Na audição da Ministra da Saúde, a minha intervenção centrou-se na necessidade de intervenção urgente do Ministério na resolução do problema das obras do bloco operatório de Santarém. O Hospital Distrital de Santarém serve uma população de cerca de 200 mil pessoas na região da Lezíria do Tejo, a infraestrutura foi construída na década de 80 e necessita urgentemente de obras, designadamente no bloco operatório.

Estas ambicionadas obras já foram assumidas pelo Ministério da Saúde mas encontram-se suspensas devido à falta de visto do Tribunal de Contas, pelo não cumprimento da Lei dos Compromissos.

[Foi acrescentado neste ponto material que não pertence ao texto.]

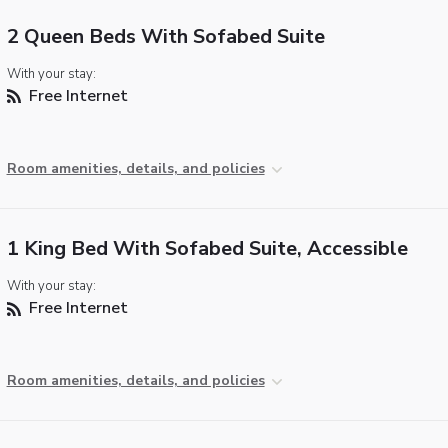
2 Queen Beds With Sofabed Suite
With your stay:
Free Internet
Room amenities, details, and policies
1 King Bed With Sofabed Suite, Accessible
With your stay:
Free Internet
Room amenities, details, and policies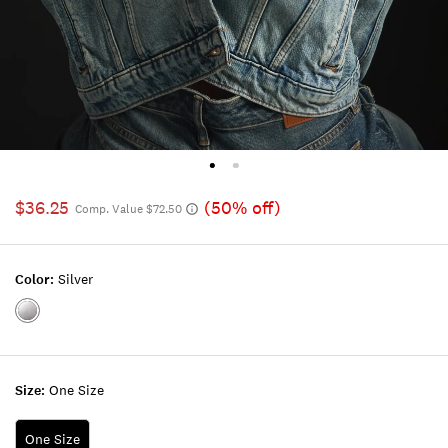
$36.25
(50% off)
Comp. Value $72.50
Color:
Silver
Color:SILVER
Size:
One Size
One Size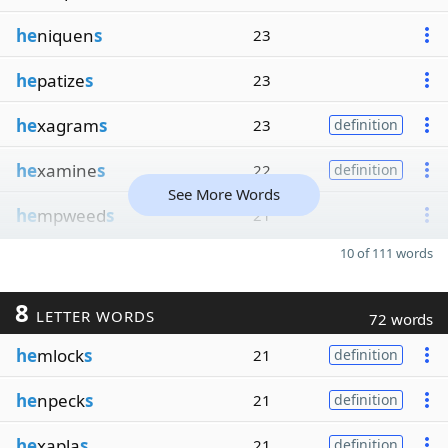
he
niquen
s
23
he
patize
s
23
he
xagram
s
23
definition
he
xamine
s
22
definition
See More Words
he
mpweed
s
21
10 of 111 words
8
LETTER WORDS
72 words
he
mlock
s
21
definition
he
npeck
s
21
definition
he
xapla
s
21
definition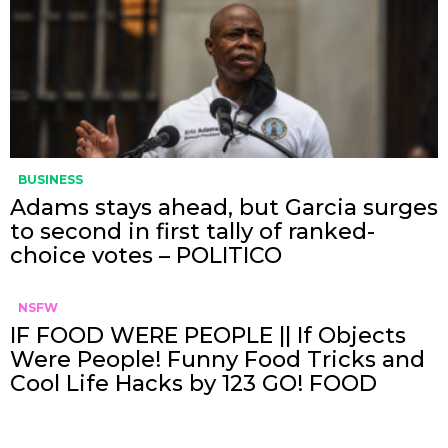
BUSINESS
Adams stays ahead, but Garcia surges
to second in first tally of ranked-
choice votes – POLITICO
NSFW
IF FOOD WERE PEOPLE || If Objects
Were People! Funny Food Tricks and
Cool Life Hacks by 123 GO! FOOD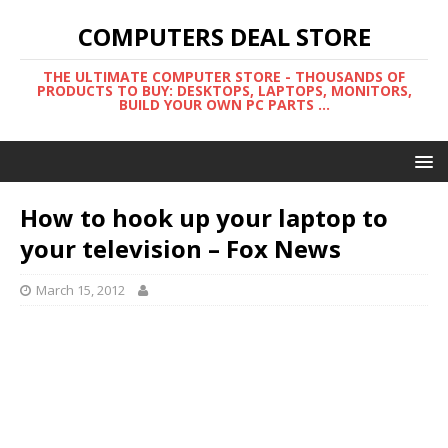
COMPUTERS DEAL STORE
THE ULTIMATE COMPUTER STORE - THOUSANDS OF
PRODUCTS TO BUY: DESKTOPS, LAPTOPS, MONITORS,
BUILD YOUR OWN PC PARTS ...
How to hook up your laptop to
your television – Fox News
March 15, 2012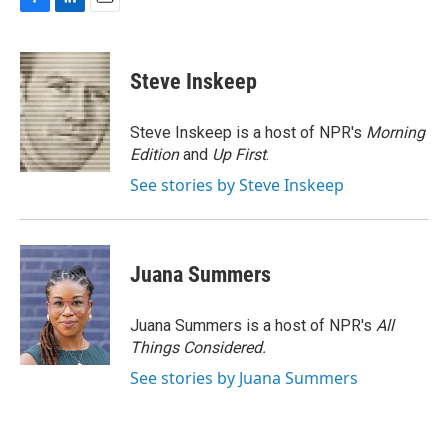
F
L
E
a
i
m
c
n
a
e
k
i
Steve Inskeep
b
e
l
o
d
o
I
Steve Inskeep is a host of NPR's
Morning
k
n
Edition
and
Up First
.
See stories by Steve Inskeep
Juana Summers
Juana Summers is a host of NPR's
All
Things Considered.
See stories by Juana Summers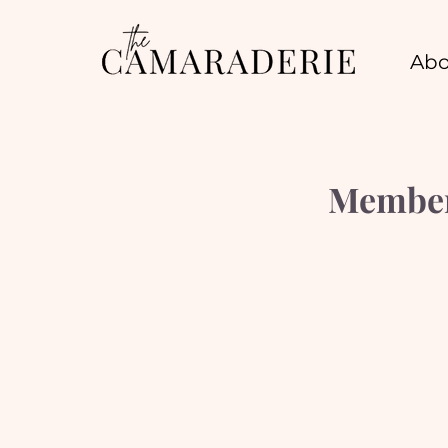
Abo
Member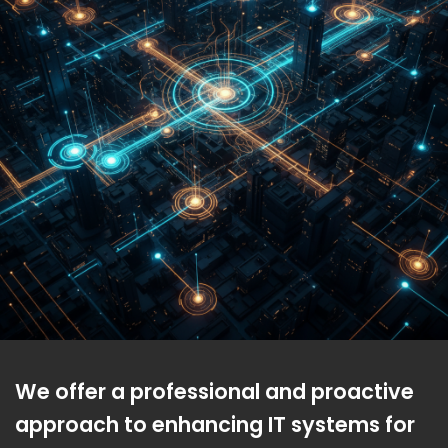
We offer a professional and proactive
approach to enhancing IT systems for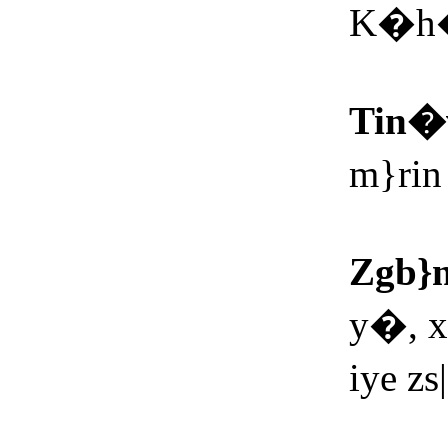
K�h�
Tin�
m}ri
Zgb}
y�, 
iye z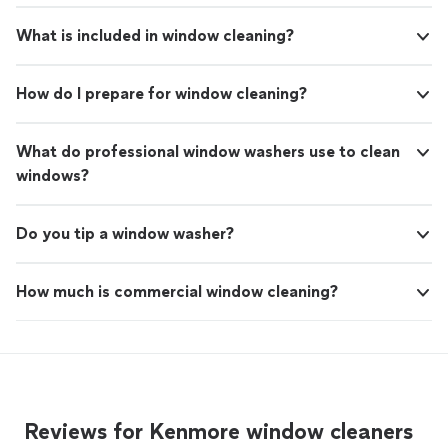
What is included in window cleaning?
How do I prepare for window cleaning?
What do professional window washers use to clean
windows?
Do you tip a window washer?
How much is commercial window cleaning?
Reviews for Kenmore window cleaners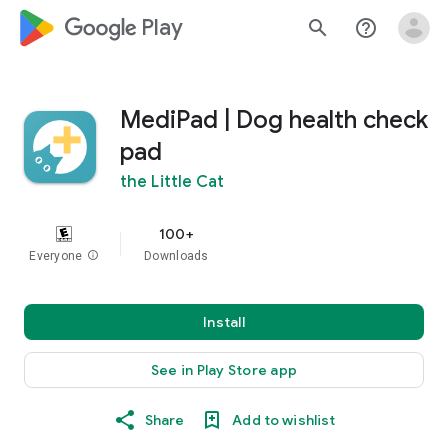
google_logo Play
search
help_outline
MediPad | Dog health check
pad
the Little Cat
100+
Everyone
info
Downloads
Install
See in Play Store app
Share
Add to wishlist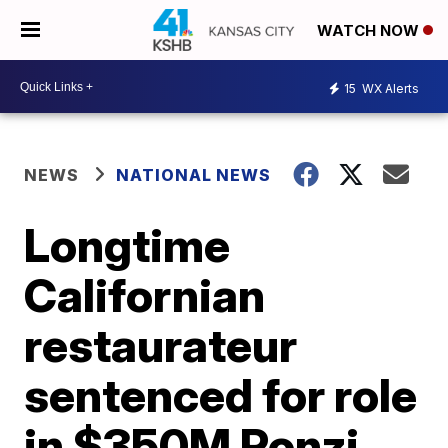
WATCH NOW
15
WX Alerts
NEWS
NATIONAL NEWS
Longtime
Californian
restaurateur
sentenced for role
in $350M Ponzi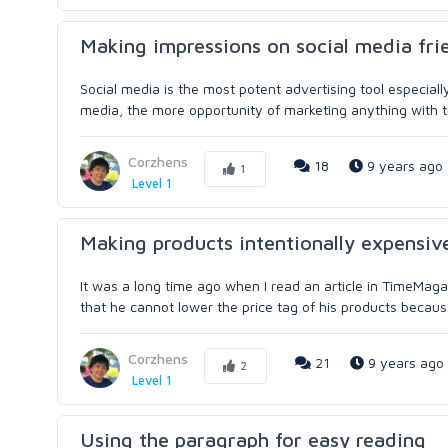
Making impressions on social media fri
Social media is the most potent advertising tool especial
media, the more opportunity of marketing anything with th
Corzhens
18
9 years ago
1
Level 1
Making products intentionally expensive
It was a long time ago when I read an article in TimeMaga
that he cannot lower the price tag of his products becaus
Corzhens
21
9 years ago
2
Level 1
Using the paragraph for easy reading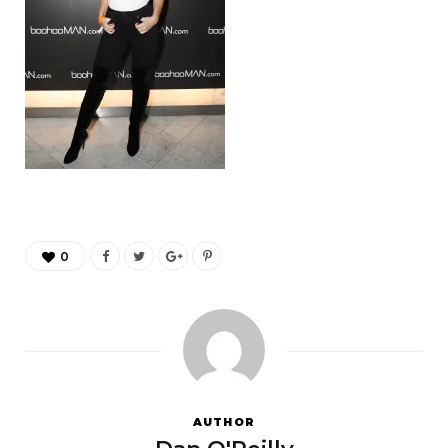
0
AUTHOR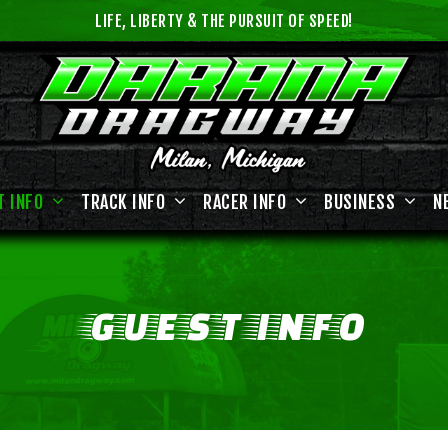
LIFE, LIBERTY & THE PURSUIT OF SPEED!
T INFO
TRACK INFO
RACER INFO
BUSINESS
N
GUEST
INFO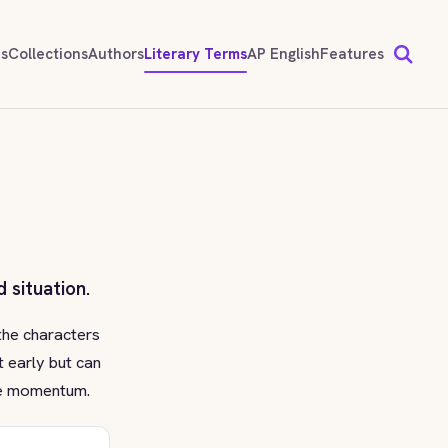
ds
Collections
Authors
Literary Terms
AP English
Features
 situation.
the characters
t early but can
ive momentum.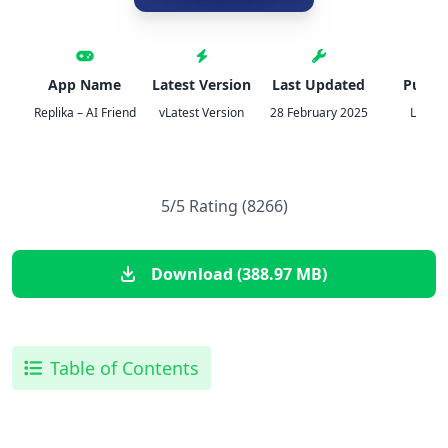
App Name
Latest Version
Last Updated
Publis
Replika – AI Friend
vLatest Version
28 February 2025
Luka, I
5/5 Rating (8266)
Download (388.97 MB)
Table of Contents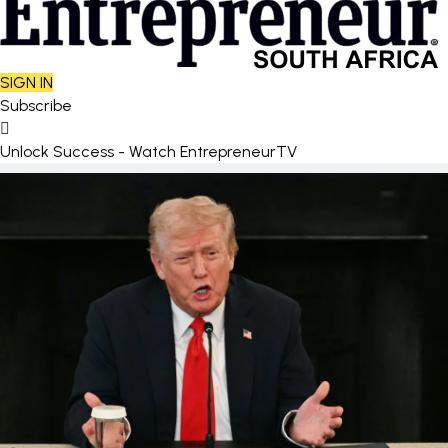
SIGN IN
Subscribe
Unlock Success - Watch EntrepreneurTV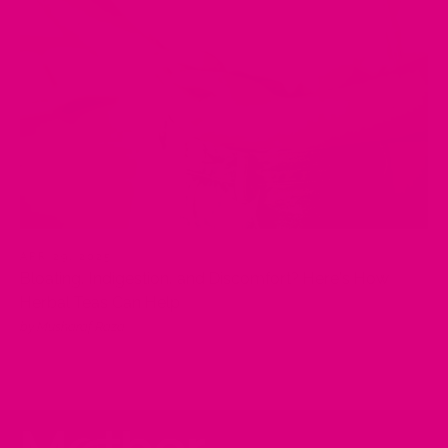
APR 29, 2025
Bloating, Indigestion, and Discomfort? Here's How
Herbal Teas Can Help
by Musharaf Raza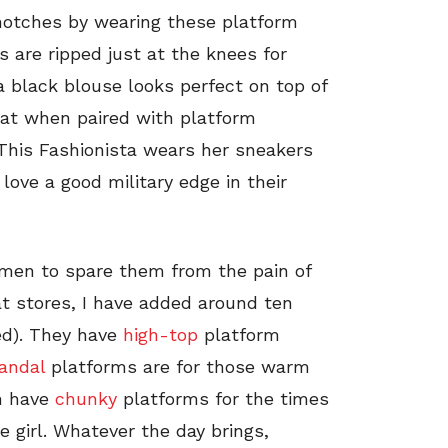
 notches by wearing these platform
s are ripped just at the knees for
a black blouse looks perfect on top of
hat when paired with platform
This Fashionista wears her sneakers
ove a good military edge in their
omen to spare them from the pain of
at stores, I have added around ten
ed). They have
high-top
platform
andal
platforms are for those warm
en have
chunky
platforms for the times
 girl. Whatever the day brings,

Reiterei ainda a necessidade de continuar a realizar investimentos e a melhoria da qualidade no Centro Hospitalar do Médio Tejo, alertando para a necessidade de devolver o serviço de urgência aos hospitais de Tomar e Torres Novas e relembrando os investimentos já realizados na Medicina Interna e na aquisição do TAC.

Tive ainda a oportunidade de intervir na audição do Ministro da Agricultura, valorizando a estratégia do governo na gestão e valorização da fileira florestal, sempre chamando a atenção para as questões do distrito, nomeadamente o emparcelamento na zona da Azinhaga, Golegã e Riachos.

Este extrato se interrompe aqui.